## Exercise directions
When you print the material, keep every line identical to the original.

## Information
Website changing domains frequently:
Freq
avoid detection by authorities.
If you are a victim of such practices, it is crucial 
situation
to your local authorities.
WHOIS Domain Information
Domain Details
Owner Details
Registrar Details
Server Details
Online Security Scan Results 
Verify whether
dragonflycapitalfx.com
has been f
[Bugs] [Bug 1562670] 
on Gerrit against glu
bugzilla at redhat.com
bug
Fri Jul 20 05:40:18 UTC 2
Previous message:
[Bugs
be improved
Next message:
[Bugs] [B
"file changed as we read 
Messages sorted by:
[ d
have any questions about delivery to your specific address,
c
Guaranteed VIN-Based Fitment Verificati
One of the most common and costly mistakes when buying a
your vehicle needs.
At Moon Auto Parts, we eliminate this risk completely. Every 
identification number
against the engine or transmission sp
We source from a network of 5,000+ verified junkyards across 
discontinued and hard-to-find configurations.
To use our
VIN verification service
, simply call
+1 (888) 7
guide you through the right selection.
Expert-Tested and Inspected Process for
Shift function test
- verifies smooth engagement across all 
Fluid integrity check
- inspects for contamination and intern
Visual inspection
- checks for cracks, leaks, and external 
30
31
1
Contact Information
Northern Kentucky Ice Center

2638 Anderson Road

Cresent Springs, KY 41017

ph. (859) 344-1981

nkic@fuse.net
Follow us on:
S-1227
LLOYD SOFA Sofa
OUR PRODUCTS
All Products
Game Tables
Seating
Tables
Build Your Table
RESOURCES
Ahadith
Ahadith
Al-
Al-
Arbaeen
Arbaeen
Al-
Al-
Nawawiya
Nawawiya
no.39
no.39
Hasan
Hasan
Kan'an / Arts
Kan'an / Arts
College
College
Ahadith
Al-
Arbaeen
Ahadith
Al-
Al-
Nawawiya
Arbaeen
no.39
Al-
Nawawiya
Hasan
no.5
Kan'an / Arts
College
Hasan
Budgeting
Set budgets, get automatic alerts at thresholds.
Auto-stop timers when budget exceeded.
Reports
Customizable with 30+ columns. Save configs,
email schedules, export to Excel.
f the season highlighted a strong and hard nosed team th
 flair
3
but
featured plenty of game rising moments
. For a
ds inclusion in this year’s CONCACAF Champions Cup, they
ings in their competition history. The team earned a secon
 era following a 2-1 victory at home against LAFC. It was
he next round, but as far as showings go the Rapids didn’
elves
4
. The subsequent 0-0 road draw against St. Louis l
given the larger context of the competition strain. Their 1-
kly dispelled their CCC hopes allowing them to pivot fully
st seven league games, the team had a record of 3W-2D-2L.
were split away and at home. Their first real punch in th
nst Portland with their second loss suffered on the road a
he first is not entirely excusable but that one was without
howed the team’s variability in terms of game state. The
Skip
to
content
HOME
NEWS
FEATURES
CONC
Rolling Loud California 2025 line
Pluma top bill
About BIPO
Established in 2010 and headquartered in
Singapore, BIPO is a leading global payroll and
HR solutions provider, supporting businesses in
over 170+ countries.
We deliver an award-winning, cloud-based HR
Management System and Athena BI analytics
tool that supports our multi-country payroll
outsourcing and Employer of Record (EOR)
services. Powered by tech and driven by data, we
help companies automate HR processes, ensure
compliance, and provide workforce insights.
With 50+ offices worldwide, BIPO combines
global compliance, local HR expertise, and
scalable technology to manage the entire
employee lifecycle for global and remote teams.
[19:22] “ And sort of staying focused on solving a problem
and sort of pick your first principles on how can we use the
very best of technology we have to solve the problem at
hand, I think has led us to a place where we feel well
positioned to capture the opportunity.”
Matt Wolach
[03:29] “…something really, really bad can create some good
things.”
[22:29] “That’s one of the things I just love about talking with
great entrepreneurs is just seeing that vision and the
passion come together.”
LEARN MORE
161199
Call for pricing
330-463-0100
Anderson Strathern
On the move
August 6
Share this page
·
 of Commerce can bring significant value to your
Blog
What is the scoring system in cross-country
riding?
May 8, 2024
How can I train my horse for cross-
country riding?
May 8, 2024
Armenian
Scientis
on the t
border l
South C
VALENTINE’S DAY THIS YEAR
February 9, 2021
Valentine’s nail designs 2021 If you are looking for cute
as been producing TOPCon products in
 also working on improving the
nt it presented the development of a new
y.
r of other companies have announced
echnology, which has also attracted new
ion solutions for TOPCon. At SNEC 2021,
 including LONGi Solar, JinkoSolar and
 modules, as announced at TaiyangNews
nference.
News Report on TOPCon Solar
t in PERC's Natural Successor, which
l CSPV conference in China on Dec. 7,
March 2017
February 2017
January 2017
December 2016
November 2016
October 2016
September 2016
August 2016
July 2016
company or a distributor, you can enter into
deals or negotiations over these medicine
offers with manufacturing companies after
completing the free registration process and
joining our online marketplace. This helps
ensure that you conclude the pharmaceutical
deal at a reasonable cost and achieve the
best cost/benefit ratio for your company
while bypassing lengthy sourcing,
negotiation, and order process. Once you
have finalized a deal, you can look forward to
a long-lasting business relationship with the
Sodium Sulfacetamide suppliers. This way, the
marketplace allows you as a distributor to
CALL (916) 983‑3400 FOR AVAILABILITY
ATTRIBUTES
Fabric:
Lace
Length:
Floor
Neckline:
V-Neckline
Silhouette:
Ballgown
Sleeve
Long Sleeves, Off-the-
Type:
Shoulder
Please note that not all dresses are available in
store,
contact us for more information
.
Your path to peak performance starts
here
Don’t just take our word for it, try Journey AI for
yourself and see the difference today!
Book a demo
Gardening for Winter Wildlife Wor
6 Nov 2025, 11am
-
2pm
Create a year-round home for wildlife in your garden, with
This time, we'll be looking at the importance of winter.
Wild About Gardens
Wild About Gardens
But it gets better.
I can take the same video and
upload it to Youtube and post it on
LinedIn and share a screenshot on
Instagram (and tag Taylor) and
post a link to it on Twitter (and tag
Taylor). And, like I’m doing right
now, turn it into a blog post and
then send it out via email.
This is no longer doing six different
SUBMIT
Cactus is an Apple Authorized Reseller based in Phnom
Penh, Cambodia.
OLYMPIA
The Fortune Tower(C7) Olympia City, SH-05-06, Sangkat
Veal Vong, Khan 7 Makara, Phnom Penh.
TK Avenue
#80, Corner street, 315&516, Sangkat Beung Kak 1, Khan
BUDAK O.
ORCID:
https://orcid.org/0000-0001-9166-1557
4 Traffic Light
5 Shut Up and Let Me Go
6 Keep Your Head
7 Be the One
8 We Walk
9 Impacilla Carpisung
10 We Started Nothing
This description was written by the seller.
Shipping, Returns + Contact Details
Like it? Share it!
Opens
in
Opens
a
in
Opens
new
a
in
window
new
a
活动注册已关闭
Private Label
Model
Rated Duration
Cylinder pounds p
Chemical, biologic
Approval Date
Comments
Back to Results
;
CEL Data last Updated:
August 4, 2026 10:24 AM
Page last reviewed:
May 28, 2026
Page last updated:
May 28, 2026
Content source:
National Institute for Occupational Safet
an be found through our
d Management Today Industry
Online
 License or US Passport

## Result
Website changing domains frequently:
Freq
avoid detection by authorities.
If you are a victim of such practices, it is crucial 
situation
to your local authorities.
WHOIS Domain Information
Domain Details
Owner Details
Registrar Details
Server Details
Online Security Scan Results 
Verify whether
dragonflycapitalfx.com
has been f
[Bugs] [Bug 1562670] 
on Gerrit against glu
bugzilla at redhat.com
bug
Fri Jul 20 05:40:18 UTC 2
Previous message:
[Bugs
be improved
Next message:
[Bugs] [B
"file changed as we read 
Messages sorted by:
[ d
have any questions about delivery to your specific address,
c
Guaranteed VIN-Based Fitment Verificati
One of the most common and costly mistakes when buying a
your vehicle needs.
At Moon Auto Parts, we eliminate this risk completely. Every 
identification number
against the engine or transmission sp
We source from a network of 5,000+ verified junkyards across 
discontinued and hard-to-find configurations.
To use our
VIN verification service
, simply call
+1 (888) 7
guide you through the right selection.
Expert-Tested and Inspected Process for
Shift function test
- verifies smooth engagement across all 
Fluid integrity check
- inspects for contamination and intern
Visual inspection
- checks for cracks, leaks, and external 
30
31
1
Contact Information
Northern Kentucky Ice Center

2638 Anderson Road

Cresent Springs, KY 41017

ph. (859) 344-1981

nkic@fuse.net
Follow us on:
S-1227
LLOYD SOFA Sofa
OUR PRODUCTS
All Products
Game Tables
Seating
Tables
Build Your Table
RESOURCES
Ahadith
Ahadith
Al-
Al-
Arbaeen
Arbaeen
Al-
Al-
Nawawiya
Nawawiya
no.39
no.39
Hasan
Hasan
Kan'an / Arts
Kan'an / Arts
College
College
Ahadith
Al-
Arbaeen
Ahadith
Al-
Al-
Nawawiya
Arbaeen
no.39
Al-
Nawawiya
Hasan
no.5
Kan'an / Arts
College
Hasan
Budgeting
Set budgets, get automatic alerts at thresholds.
Auto-stop timers when budget exceeded.
Reports
Customizable with 30+ columns. Save configs,
email schedules, export to Excel.
f the season highlighted a strong and hard nosed team th
 flair
3
but
featured plenty of game rising moments
. For a
ds inclusion in this year’s CONCACAF Champions Cup, they
ings in their competition history. The team earned a secon
 era following a 2-1 victory at home against LAFC. It was
he next round, but as far as showings go the Rapids didn’
elves
4
. The subsequent 0-0 road draw against St. Louis l
given the larger context of the competition strain. Their 1-
kly dispelled their CCC hopes allowing them to pivot fully
st seven league games, the team had a record of 3W-2D-2L.
were split away and at home. Their first real punch in th
nst Portland with their second loss suffered on the road a
he first is not entirely excusable but that one was without
howed the team’s variability in terms of game state. The
Skip
to
content
HOME
NEWS
FEATURES
CONC
Rolling Loud California 2025 line
Pluma top bill
About BIPO
Established in 2010 and headquartered in
Singapore, BIPO is a leading global payroll and
HR solutions provider, supporting businesses in
over 170+ countries.
We deliver an award-winning, cloud-based HR
Management System and Athena BI analytics
tool that supports our multi-country payroll
outsourcing and Employer of Record (EOR)
services. Powered by tech and driven by data, we
help companies automate HR processes, ensure
compliance, and provide workforce insights.
With 50+ offices worldwide, BIPO combines
global compliance, local HR expertise, and
scalable technology to manage the entire
employee lifecycle for global and remote teams.
[19:22] “ And sort of staying focused on solving a problem
and sort of pick your first principles on how can we use the
very best of technology we have to solve the problem at
hand, I think has led us to a place where we feel well
positioned to capture the opportunity.”
Matt Wolach
[03:29] “…something really, really bad can create some good
things.”
[22:29] “That’s one of the things I just love about talking with
great entrepreneurs is just seeing that vision and the
passion come together.”
LEARN MORE
161199
Call for pricing
330-463-0100
Anderson Strathern
On the move
August 6
Share this page
·
 of Commerce can bring significant value to your
Blog
What is the scoring system in cross-country
riding?
May 8, 2024
How can I train my horse for cross-
country riding?
May 8, 2024
Armenian
Scientis
on the t
border l
South C
VALENTINE’S DAY THIS YEAR
February 9, 2021
Valentine’s nail designs 2021 If you are looking for cute
as been producing TOPCon products in
 also working on improving the
nt it presented the development of a new
y.
r of other companies have announced
echnology, which has also attracted new
ion solutions for TOPCon. At SNEC 2021,
 including LONGi Solar, JinkoSolar and
 modules, as announced at TaiyangNews
nference.
News Report on TOPCon Solar
t in PERC's Natural Successor, which
l CSPV conference in China on Dec. 7,
March 2017
February 2017
January 2017
December 2016
November 2016
October 2016
September 2016
August 2016
July 2016
company or a distributor, you can enter into
deals or negotiations over these medicine
offers with manufacturing companies after
completing the free registration process and
joining our online marketplace. This helps
ensure that you conclude the pharmaceutical
deal at a reasonable cost and achieve the
best cost/benefit ratio for your company
while bypassing lengthy sourcing,
negotiation, and order process. Once you
have finalized a deal, you can look forward to
a long-lasting business relationship with the
Sodium Sulfacetamide suppliers. This way, the
marketplace allows you as a distributor to
CALL (916) 983‑3400 FOR AVAILABILITY
ATTRIBUTES
Fabric:
Lace
Length:
Floor
Neckline:
V-Neckline
Silhouette:
Ballgown
Sleeve
Long Sleeves, Off-the-
Type:
Shoulder
Please note that not all dresses are available in
store,
contact us for more information
.
Your path to peak performance starts
here
Don’t just take our word for it, try Journey AI for
yourself and see the difference today!
Book a demo
Gardening for Winter Wildlife Wor
6 Nov 2025, 11am
-
2pm
Create a year-round home for wildlife in your garden, with
This time, we'll be looking at the importance of winter.
Wild About Gardens
Wild About Gardens
But it gets better.
I can take the same video and
upload it to Youtube and post it on
LinedIn and share a screenshot on
Instagram (and tag Taylor) and
post a link to it on Twitter (and tag
Taylor). And, like I’m doing right
now, turn it into a blog post and
then send it out via email.
This is no longer doing six different
SUBMIT
Cactus is an Apple Authorized Reseller based in Phnom
Penh, Cambodia.
OLYMPIA
The Fortune Tower(C7) Olympia City, SH-05-06, Sangkat
Veal Vong, Khan 7 Makara, Phnom Penh.
TK Avenue
#80, Corner street, 315&516, Sangkat Beung Kak 1, Khan
BUDAK O.
ORCID:
https://orcid.org/0000-0001-9166-1557
4 Traffic Light
5 Shut Up and Let Me Go
6 Keep Your Head
7 Be the One
8 We Walk
9 Impacilla Carpisung
10 We Started Nothing
This description was written by the seller.
Shipping, Returns + Contact Details
Like it? Share it!
Opens
in
Opens
a
in
Opens
new
a
in
window
new
a
活动注册已关闭
Private Label
Model
Rated Duration
Cylinder pounds p
Chemical, biologic
Approval Date
Comments
Back to Results
;
CEL Data last Updated:
August 4, 2026 10:24 AM
Page last reviewed:
May 28, 2026
Page last updated:
May 28, 2026
Content source:
National Institute for Occupational Safet
an be found through our
d Management Today Industry
Online
 License or US Passport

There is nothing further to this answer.